How to show that there will be at most $4^{n+1}$ pairwise non-isomorphic trees on $n+1$ vertices

graph theorygraph-isomorphismtrees

Prove that there exist at most $4^n$ pairwise non-isomorphic trees on $n$ vertices.

I proceed by Induction,

Let $n=1$ then we have only one tree on $1$ vertex which is less than $4$.

Now assume that there exist at most $4^n$ pairwise non-isomorphic trees on $n$ vertices.

Let us consider a graph on $n+1$ vertices.
Now there are at most $4^n$ pairwise non-isomorphic trees on $n$ vertices.

How can I show that there will be at most $4^{n+1}$ pairwise non-isomorphic trees on $n+1$ vertices?

Any help.

Best Answer

I'm unconvinced that there's a simple induction argument.

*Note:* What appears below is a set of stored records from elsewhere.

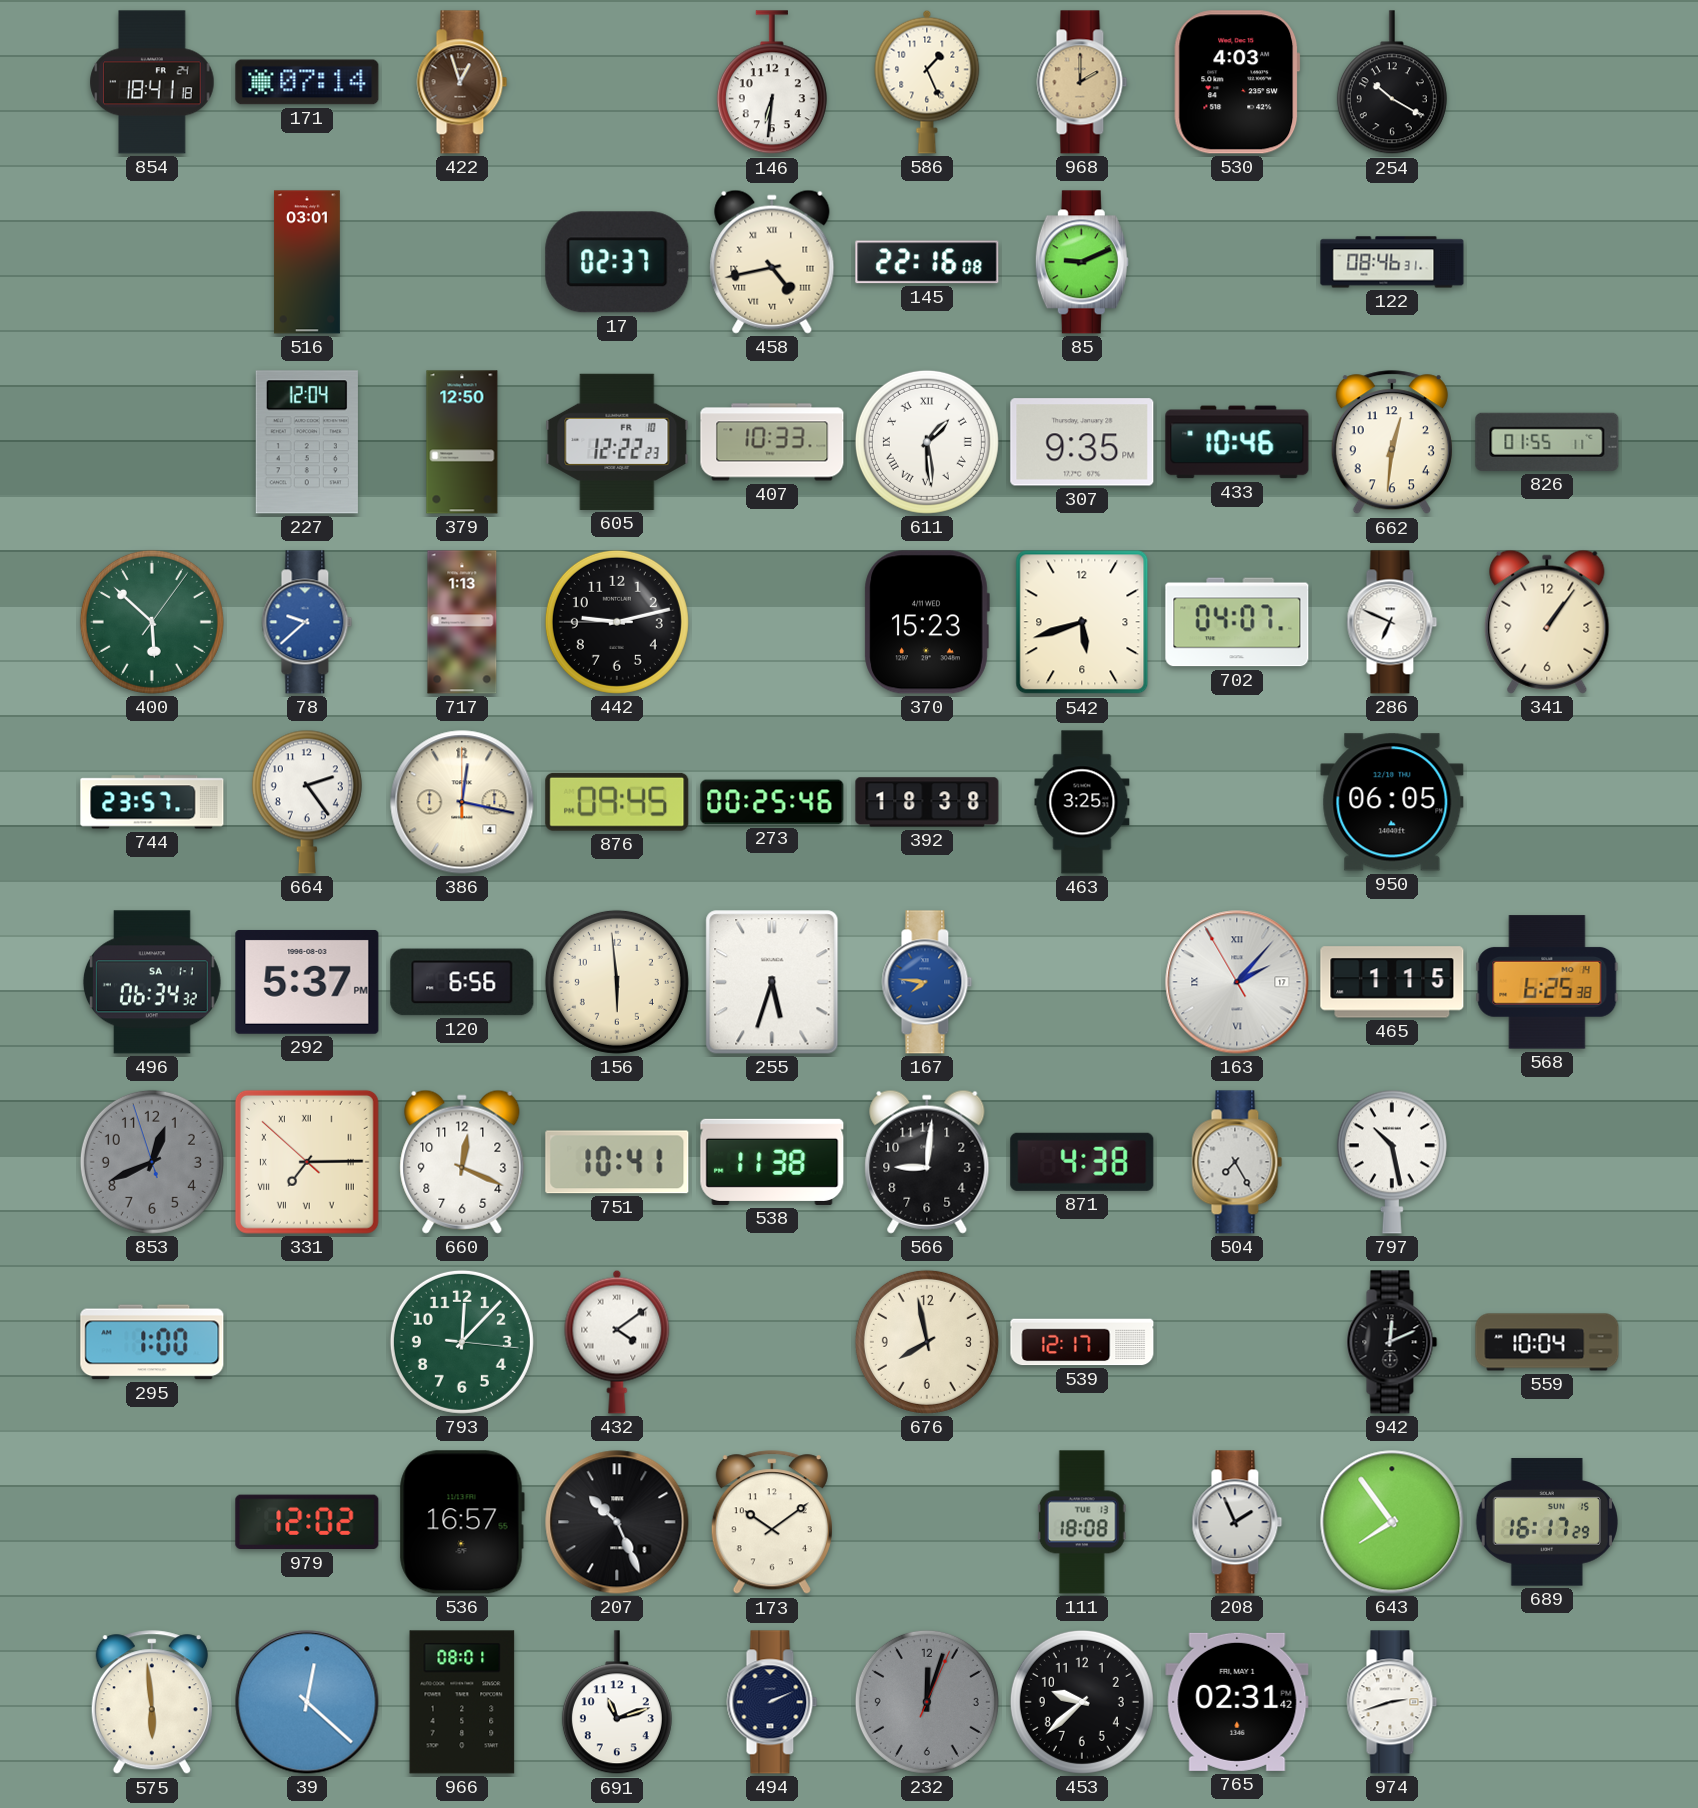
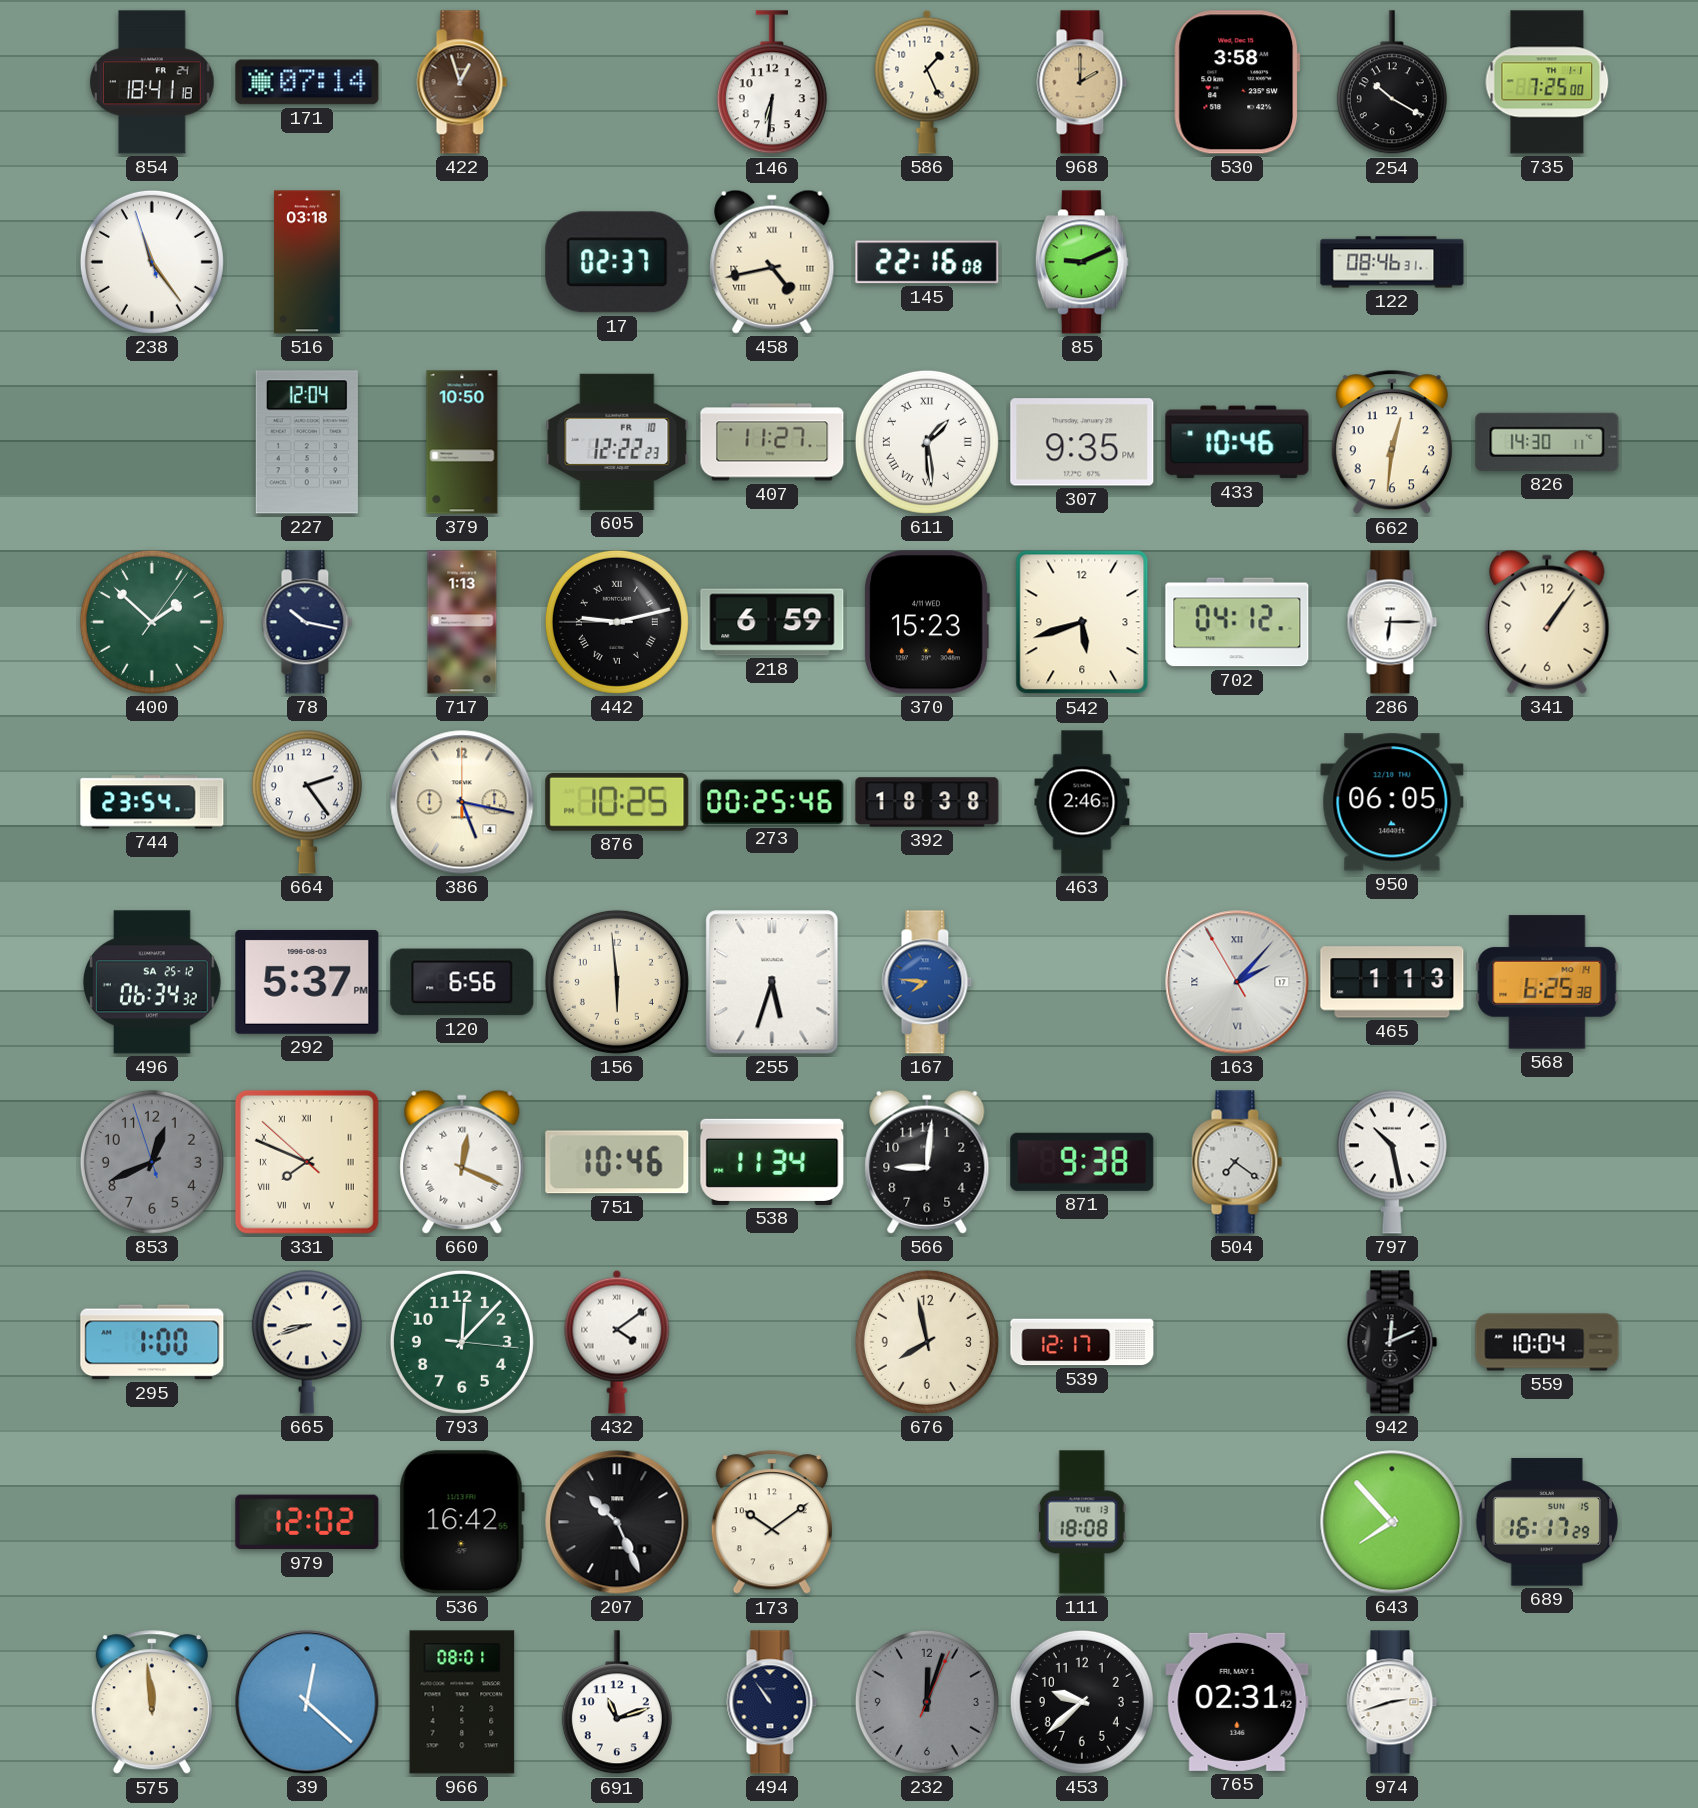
530: 4:03 -> 3:58
735: none -> 7:25
238: none -> 11:23
516: 03:01 -> 03:18
379: 12:50 -> 10:50
407: 10:33 -> 11:27
826: 01:55 -> 14:30
400: 5:52 -> 1:52
78: 9:38 -> 10:17
78 dial: blue -> navy
442 numerals: Arabic -> Roman
218: none -> 6:59
702: 04:07 -> 04:12
286: 6:49 -> 6:15
744: 23:57 -> 23:54
386: 12:17 -> 5:17
876: 09:45 -> 10:25
463: 3:25 -> 2:46
496 date: SA 1-1 -> SA 25-12
465: 1:15 -> 1:13
331: 7:14 -> 7:48
660 numerals: Arabic -> Roman
751: 10:41 -> 10:46
538: 11:38 -> 11:34
871: 4:38 -> 9:38
504: 7:25 -> 7:21
665: none -> 8:42
536: 16:57 -> 16:42
208: 1:56 -> none
643: 7:54 -> 7:53
575: 5:59 -> 11:59
494: 2:11 -> 10:54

We can prove this via the Catalan numbers: the $n^{\text{th}}$ Catalan number $C_n$ counts the number of ordered trees with $n+1$ vertices (rooted trees with an ordering on the children of each node). This is an upper bound on the ordinary number of trees, since any tree can be given at least one ordering. We know that $C_n = \frac1{n+1}\binom{2n}{n}$, so $$ C_n = \frac1{n+1}\binom{2n}{n} \le \binom{2n}{n} \le \sum_{k=0}^{2n} \binom{2n}{k} = 2^{2n} = 4^n < 4^{n+1} $$ shows the result you want. (Being more careful lets us bound the number of trees by $O(4^n/n^{5/2})$, but this is not terribly interesting, because the true base of the exponent is smaller than $4$.)